Extracted page text data
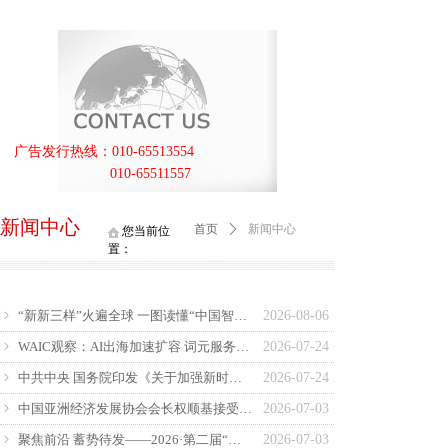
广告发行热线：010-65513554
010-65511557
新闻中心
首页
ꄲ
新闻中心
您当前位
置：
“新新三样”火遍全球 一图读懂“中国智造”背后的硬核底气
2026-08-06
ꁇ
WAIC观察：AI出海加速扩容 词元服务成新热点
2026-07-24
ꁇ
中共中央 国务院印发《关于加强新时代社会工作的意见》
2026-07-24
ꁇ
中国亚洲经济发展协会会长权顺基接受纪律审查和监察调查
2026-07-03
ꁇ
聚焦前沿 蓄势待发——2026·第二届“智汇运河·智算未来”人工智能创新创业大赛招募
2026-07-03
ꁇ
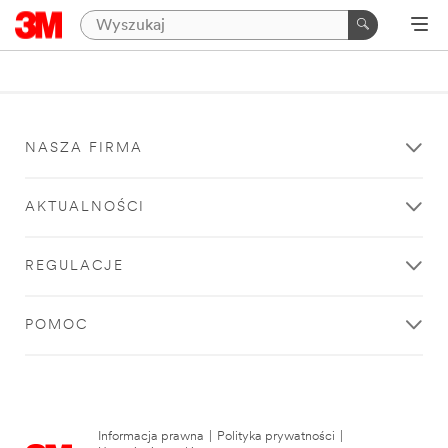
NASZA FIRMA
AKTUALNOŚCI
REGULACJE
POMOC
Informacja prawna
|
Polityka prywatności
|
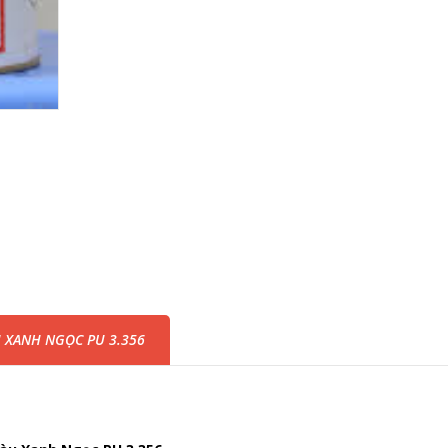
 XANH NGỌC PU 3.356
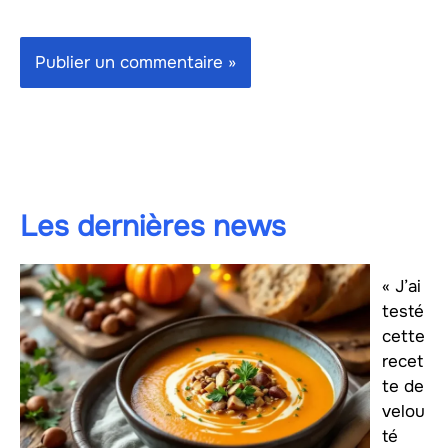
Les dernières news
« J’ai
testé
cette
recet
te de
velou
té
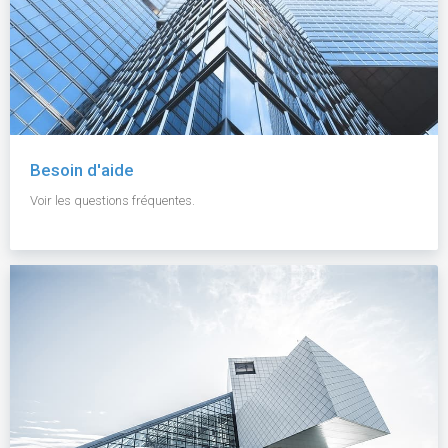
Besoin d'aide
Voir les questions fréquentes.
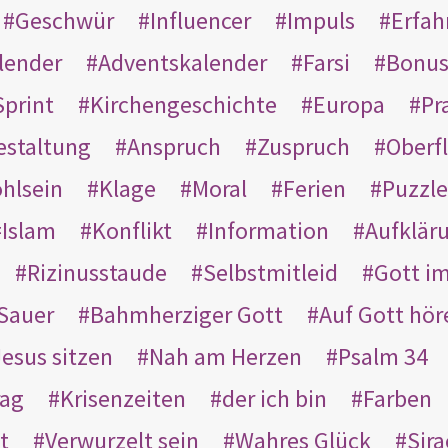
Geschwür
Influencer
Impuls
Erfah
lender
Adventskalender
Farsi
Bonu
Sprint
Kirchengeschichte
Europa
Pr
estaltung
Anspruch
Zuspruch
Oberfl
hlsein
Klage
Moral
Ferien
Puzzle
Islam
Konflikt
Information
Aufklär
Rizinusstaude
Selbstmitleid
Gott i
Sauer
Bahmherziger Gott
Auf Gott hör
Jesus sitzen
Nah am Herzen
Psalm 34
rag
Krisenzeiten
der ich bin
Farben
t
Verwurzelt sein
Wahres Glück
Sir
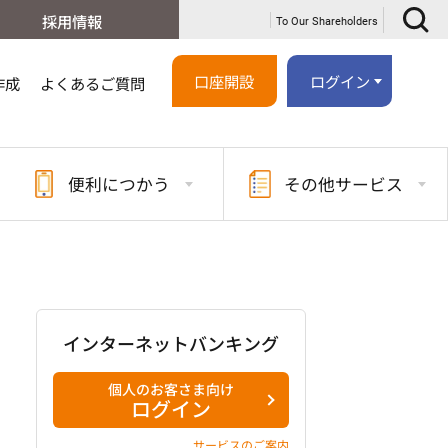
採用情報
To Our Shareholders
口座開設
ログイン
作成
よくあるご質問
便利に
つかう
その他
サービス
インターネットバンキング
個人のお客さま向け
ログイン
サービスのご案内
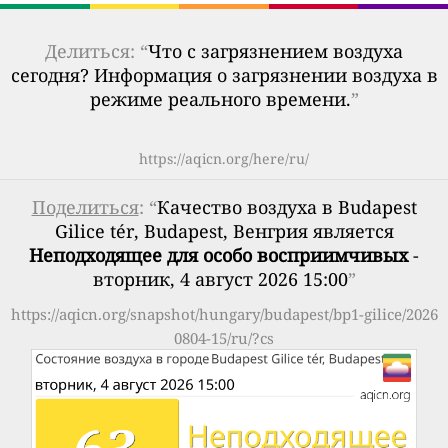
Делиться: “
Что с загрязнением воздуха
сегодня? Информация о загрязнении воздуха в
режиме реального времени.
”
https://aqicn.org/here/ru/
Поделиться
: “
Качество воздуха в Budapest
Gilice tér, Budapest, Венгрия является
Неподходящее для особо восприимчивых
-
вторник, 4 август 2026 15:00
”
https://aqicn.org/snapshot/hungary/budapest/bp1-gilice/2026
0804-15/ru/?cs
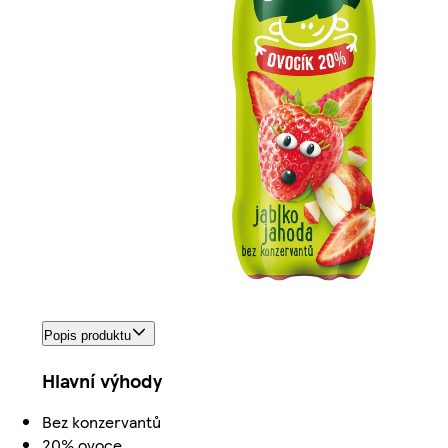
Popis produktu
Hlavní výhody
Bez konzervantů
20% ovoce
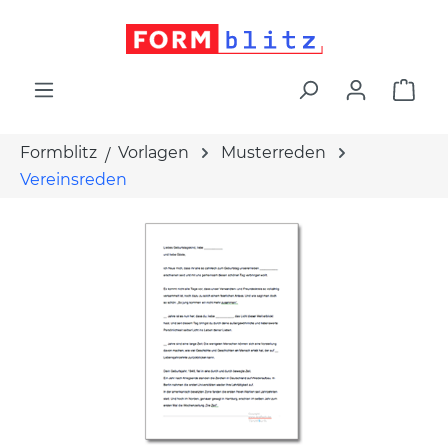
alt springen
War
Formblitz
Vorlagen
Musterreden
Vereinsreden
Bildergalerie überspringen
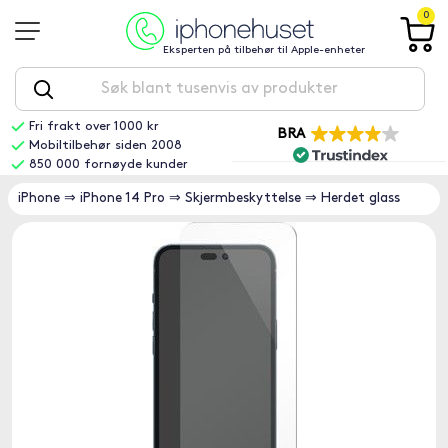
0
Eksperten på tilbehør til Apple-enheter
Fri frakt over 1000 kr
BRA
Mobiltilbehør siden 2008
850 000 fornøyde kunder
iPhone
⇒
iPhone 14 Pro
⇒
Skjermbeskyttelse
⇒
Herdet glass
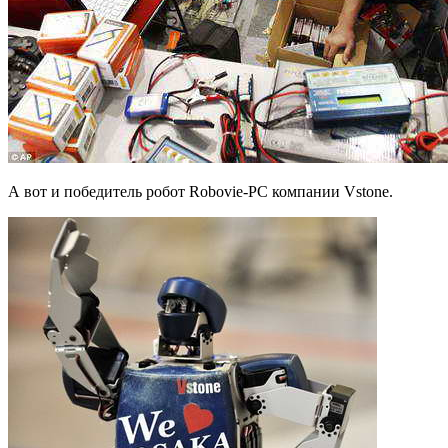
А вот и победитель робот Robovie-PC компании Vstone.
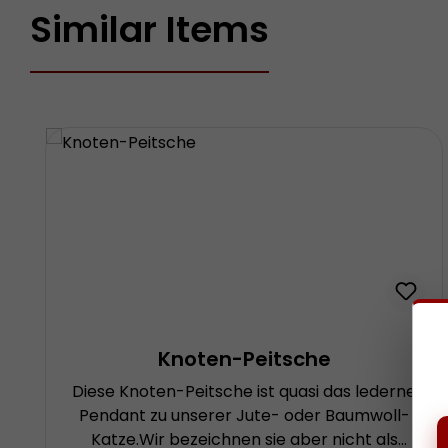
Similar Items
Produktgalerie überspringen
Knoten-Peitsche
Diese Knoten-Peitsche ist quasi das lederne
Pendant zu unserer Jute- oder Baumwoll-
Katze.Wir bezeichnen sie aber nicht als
* * *
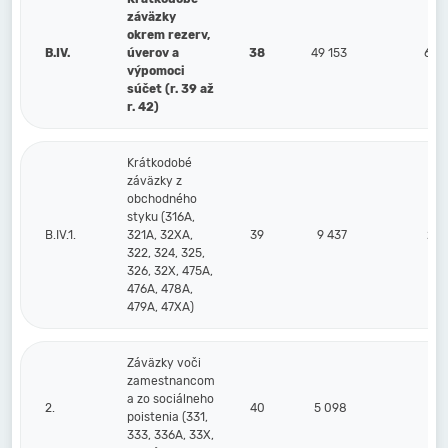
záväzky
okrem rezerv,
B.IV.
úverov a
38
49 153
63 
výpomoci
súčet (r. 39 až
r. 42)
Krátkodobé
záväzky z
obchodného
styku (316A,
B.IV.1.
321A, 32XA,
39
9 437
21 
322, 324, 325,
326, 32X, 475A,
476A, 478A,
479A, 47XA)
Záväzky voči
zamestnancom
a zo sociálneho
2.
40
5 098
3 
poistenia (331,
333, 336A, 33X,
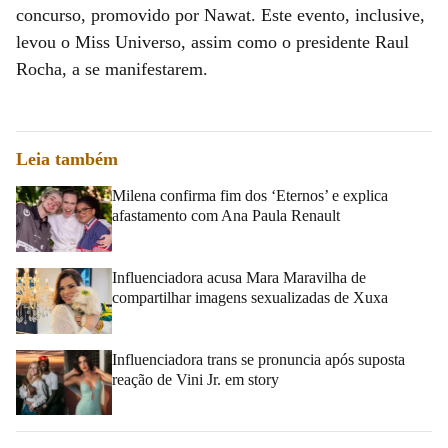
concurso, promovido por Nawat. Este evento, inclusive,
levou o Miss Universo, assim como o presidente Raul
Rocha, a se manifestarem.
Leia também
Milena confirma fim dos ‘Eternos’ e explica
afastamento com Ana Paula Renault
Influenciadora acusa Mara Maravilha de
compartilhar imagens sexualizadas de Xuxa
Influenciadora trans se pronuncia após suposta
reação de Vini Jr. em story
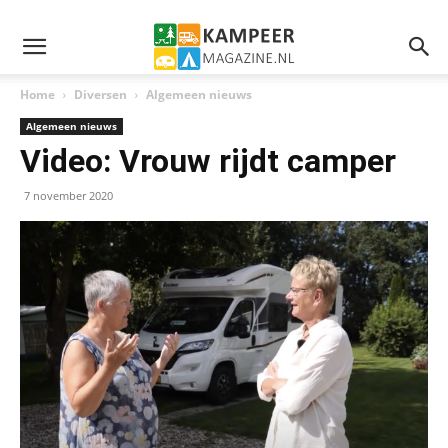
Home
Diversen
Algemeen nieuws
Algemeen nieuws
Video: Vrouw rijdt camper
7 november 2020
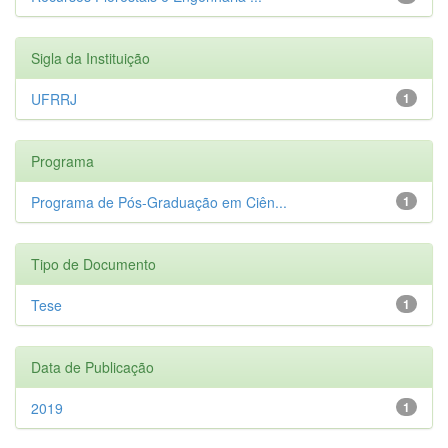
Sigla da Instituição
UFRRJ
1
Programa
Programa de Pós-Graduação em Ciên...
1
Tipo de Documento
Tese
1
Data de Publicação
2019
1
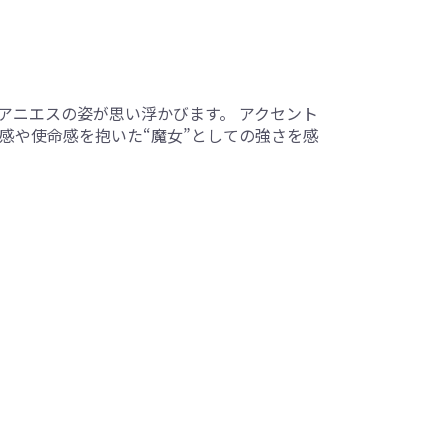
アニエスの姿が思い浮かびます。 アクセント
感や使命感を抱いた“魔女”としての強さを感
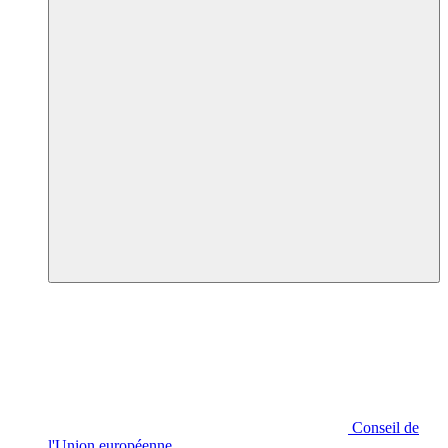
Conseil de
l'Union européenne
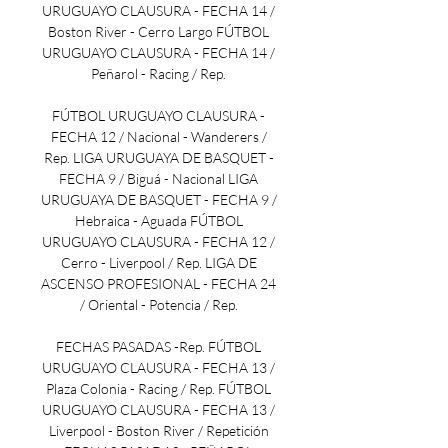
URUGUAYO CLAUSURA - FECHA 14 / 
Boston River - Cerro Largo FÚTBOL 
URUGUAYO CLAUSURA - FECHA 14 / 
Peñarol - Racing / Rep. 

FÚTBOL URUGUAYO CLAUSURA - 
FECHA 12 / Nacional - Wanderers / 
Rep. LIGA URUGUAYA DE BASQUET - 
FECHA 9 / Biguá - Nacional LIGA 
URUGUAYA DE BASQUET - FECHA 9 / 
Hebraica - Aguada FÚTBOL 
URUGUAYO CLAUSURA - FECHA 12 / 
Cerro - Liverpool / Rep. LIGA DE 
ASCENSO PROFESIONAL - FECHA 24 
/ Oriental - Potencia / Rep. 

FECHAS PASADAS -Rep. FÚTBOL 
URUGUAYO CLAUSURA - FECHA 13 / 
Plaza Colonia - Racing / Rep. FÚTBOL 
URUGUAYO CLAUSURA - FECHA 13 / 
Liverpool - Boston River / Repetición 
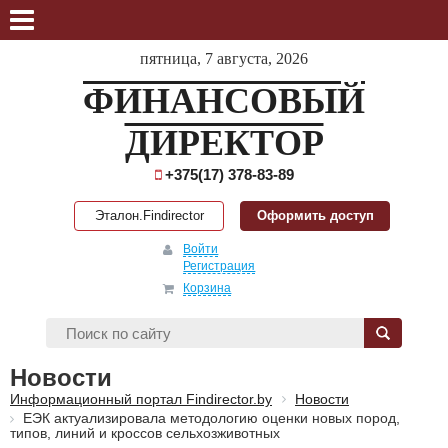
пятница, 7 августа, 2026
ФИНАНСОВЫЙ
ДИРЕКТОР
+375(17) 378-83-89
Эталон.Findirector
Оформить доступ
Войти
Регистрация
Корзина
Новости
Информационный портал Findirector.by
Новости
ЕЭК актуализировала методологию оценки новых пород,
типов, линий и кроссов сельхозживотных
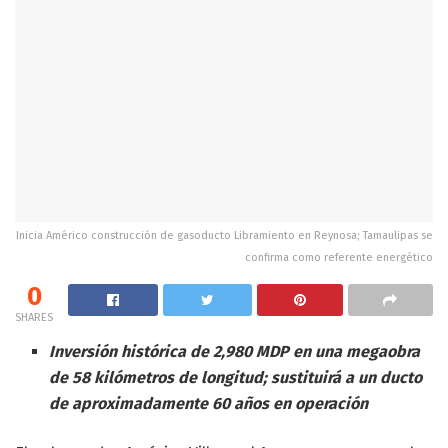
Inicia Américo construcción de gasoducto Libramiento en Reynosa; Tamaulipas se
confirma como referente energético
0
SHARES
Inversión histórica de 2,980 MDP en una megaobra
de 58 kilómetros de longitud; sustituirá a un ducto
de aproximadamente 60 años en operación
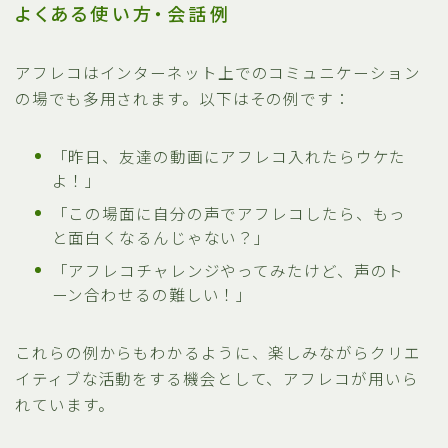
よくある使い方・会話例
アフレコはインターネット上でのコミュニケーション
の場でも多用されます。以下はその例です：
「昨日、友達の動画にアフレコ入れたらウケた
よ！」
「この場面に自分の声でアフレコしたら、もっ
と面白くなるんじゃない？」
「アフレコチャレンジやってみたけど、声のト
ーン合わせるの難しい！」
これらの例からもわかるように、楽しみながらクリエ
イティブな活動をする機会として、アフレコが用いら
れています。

## Exercise brief:
Excerpt from the records above: set down only the lines from the one that contains "广告发行热线：010-65513554" through the one that contains "Jesus sitzen", inclusive, word for word. Pictures stay out.

## Output:
广告发行热线：010-65513554
010-65511557
新闻中心
首页
ꄲ
新闻中心
您当前位
置：
“新新三样”火遍全球 一图读懂“中国智造”背后的硬核底气
2026-08-06
ꁇ
WAIC观察：AI出海加速扩容 词元服务成新热点
2026-07-24
ꁇ
中共中央 国务院印发《关于加强新时代社会工作的意见》
2026-07-24
ꁇ
中国亚洲经济发展协会会长权顺基接受纪律审查和监察调查
2026-07-03
ꁇ
聚焦前沿 蓄势待发——2026·第二届“智汇运河·智算未来”人工智能创新创业大赛招募
2026-07-03
ꁇ
NASZA FIRMA
AKTUALNOŚCI
REGULACJE
POMOC
Informacja prawna
|
Polityka prywatności
|
 XANH NGỌC PU 3.356
Les dernières news
« J’ai
testé
cette
recet
te de
velou
té
Besoin d'aide
Voir les questions fréquentes.
Geschwür
Influencer
Impuls
Erfah
lender
Adventskalender
Farsi
Bonu
Sprint
Kirchengeschichte
Europa
Pr
estaltung
Anspruch
Zuspruch
Oberfl
hlsein
Klage
Moral
Ferien
Puzzle
Islam
Konflikt
Information
Aufklär
Rizinusstaude
Selbstmitleid
Gott i
Sauer
Bahmherziger Gott
Auf Gott hör
Jesus sitzen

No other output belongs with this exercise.